Predictors of substantial improvement in physical function six months after lumbar surgery: is early post-operative walking important? A prospective cohort study.
Study Goal
The researchers aimed to determine whether post-operative walking time, along with other variables, predicts substantial improvement in physical function six months after lumbar surgery.
Results Summary
Participants who walked more in the first post-operative week were more likely to have substantially improved function at six months. Other predictors of improved function included shorter pre-operative pain duration, lower pre-operative function, and younger age.
Population
Adults undergoing lumbar surgery (discectomy, decompression, fusion).
Effective Dosage
Not specified
Duration
Walking time was measured in the first post-operative week; outcomes were assessed at six months.
Interactions
None mentioned
| Intervention | Direction | Endpoint | Population | Dosage | Impact | Claim # |
|---|---|---|---|---|---|---|
increased walking time in the first post-operative week | increase | function on the Oswestry Disability Questionnaire at six months | Participants undergoing lumbar surgery (discectomy, decompression, fusion) | OR 1.18, 95%CI 1.02-1.37 | were more likely to have substantially improved function | #1 |
- | increase | function on the Oswestry Disability Questionnaire at six months | participants with < 12 months pre-operative pain | OR 2.71, 95%CI 1.28-5.74 | were more likely to have substantially improved function | #2 |
- | increase | function on the Oswestry Disability Questionnaire at six months | those with lower pre-operative function | OR 4.02, 95%CI 2.33-6.93 | were more likely to have substantially improved function | #3 |
- | increase | SF-36 Physical Component Summary | Age < 65 years | OR 2.36, 95%CI 1.14-4.85 | predicted substantial improvement | #4 |
- | increase | SF-36 Physical Component Summary | participants with < 12 months pre-operative pain | OR 3.52 95%CI 1.69-7.33 | predicted substantial improvement | #5 |
- | no change | leg pain | Participants undergoing lumbar surgery | - | no significant predictors for substantial improvement | #6 |
- | no change | back pain | Participants undergoing lumbar surgery | - | no significant predictors for substantial improvement | #7 |
BACKGROUND: Resuming walking after lumbar surgery is a common focus of early post-operative rehabilitation, however there is no knowledge about whether increased walking is associated with better functional outcomes.

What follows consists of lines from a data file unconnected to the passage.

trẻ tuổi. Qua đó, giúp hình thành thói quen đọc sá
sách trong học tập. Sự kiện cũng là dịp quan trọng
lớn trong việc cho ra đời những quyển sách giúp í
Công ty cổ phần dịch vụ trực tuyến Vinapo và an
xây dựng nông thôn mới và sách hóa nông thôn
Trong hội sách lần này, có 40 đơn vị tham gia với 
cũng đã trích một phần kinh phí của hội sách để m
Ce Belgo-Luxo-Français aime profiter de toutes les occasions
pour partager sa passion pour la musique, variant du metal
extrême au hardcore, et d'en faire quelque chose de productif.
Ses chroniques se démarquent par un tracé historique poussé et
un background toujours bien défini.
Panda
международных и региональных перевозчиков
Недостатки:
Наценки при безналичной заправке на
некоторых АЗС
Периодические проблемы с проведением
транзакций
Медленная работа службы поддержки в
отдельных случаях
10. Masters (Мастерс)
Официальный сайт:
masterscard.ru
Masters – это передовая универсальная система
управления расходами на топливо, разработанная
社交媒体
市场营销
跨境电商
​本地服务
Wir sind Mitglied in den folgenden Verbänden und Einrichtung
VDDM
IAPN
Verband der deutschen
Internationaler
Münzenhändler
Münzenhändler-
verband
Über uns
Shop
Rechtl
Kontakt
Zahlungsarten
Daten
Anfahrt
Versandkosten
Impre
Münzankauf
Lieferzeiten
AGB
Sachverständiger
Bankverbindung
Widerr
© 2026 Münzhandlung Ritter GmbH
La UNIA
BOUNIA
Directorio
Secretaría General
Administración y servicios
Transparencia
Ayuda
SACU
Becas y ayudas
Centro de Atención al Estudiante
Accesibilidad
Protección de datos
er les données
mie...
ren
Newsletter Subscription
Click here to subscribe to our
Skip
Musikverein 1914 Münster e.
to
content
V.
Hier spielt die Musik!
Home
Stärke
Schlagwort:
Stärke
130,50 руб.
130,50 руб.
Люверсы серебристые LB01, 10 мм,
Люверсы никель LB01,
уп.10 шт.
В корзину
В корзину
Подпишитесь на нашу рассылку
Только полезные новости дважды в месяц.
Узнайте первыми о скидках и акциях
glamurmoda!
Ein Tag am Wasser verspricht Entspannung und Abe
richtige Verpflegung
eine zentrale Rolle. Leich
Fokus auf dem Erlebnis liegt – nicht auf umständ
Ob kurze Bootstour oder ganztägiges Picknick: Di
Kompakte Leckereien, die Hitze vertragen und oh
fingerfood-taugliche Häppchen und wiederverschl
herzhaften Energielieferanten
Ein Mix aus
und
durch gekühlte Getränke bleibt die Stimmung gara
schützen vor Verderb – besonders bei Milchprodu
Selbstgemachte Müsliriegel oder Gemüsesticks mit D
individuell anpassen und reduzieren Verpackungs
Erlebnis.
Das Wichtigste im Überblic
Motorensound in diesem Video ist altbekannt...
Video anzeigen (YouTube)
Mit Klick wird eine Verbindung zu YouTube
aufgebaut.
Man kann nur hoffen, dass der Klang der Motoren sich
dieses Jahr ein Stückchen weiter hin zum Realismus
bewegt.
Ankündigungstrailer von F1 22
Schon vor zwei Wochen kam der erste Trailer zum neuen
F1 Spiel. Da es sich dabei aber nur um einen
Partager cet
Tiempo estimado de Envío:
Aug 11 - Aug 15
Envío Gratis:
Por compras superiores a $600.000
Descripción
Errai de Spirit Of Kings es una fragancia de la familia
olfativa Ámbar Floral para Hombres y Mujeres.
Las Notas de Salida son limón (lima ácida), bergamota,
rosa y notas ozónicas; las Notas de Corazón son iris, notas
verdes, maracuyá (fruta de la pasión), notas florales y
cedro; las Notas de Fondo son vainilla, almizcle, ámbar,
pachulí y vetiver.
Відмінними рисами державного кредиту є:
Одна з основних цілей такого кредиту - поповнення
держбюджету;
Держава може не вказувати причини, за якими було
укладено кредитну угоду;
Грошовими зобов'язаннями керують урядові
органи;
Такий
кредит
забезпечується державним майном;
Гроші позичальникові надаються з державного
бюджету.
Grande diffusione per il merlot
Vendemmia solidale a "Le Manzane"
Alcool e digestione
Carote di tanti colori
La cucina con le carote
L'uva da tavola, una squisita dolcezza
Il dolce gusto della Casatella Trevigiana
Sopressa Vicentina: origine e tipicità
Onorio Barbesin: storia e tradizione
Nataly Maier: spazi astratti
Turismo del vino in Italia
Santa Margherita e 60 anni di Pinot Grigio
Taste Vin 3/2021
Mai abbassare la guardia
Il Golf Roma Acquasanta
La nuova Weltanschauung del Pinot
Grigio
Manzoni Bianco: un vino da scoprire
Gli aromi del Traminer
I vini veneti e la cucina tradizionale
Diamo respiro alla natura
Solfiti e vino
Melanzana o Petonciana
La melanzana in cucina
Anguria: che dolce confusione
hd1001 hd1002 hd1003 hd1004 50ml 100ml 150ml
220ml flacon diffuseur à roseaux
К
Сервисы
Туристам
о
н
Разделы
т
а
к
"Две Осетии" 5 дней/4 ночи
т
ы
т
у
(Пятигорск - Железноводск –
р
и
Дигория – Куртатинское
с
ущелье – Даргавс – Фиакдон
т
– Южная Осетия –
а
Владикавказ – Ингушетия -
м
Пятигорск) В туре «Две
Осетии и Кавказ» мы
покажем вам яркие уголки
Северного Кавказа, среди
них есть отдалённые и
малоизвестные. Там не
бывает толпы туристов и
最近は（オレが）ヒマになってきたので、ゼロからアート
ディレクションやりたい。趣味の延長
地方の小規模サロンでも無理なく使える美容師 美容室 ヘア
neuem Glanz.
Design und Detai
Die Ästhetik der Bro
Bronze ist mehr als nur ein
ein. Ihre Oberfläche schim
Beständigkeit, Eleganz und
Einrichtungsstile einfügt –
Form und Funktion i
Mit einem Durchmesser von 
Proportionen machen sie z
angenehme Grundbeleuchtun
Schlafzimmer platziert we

This study aimed to determine whether time spent walking in the week after lumbar surgery, along with co-morbidities, pre-operative pain duration, pre-operative physical activity or function, or surgical variables predict substantial improvement in physical function six months after lumbar surgery. METHODS: A prospective cohort study design was utilized. Participants undergoing lumbar surgery (discectomy, decompression, fusion) were recruited between April and November 2016. Predictor variables were collected pre-operatively (age, sex, smoking status, obesity, diabetes, depression, anxiety, pre-operative pain duration, neurological deficit, physical activity levels, mobility restriction, function) and early post-operatively (post-operative walking time, surgical procedure, single/multi-level surgery). Outcome variables (physical function, back pain and leg pain severity) were measured pre-operatively and six-months post-operatively. Logistic regression analysis was used to establish prediction of substantial improvement in outcome at six months. RESULTS: Participants (N = 233; 50% female; age 61 (SD = 14) years) who walked more in the first post-operative week were more likely to have substantially improved function on the Oswestry Disability Questionnaire at six months (OR 1.18, 95%CI 1.02-1.37), as were participants with < 12 months pre-operative pain (OR 2.71, 95%CI 1.28-5.74), and those with lower pre-operative function (OR 4.02, 95%CI 2.33-6.93). Age < 65 years (OR 2.36, 95%CI 1.14-4.85), and < 12 months pre-operative pain (OR 3.52 95%CI 1.69-7.33) predicted substantial improvement on the SF-36 Physical Component Summary. There were no significant predictors for substantial improvement in either leg or back pain. CONCLUSIONS: Walking time in the week after lumbar surgery is one of several predictors of substantial improvement in function at six months. Further research is required to determine whether intervention designed to increase walking early after lumbar surgery results in improved longer-term recovery of function. TRIAL REGISTRATION: Australian New Zealand Clinical Trials Registry (ANZCTR), registration number 12616000747426 . Retrospectively registered on the 7th of June 2016.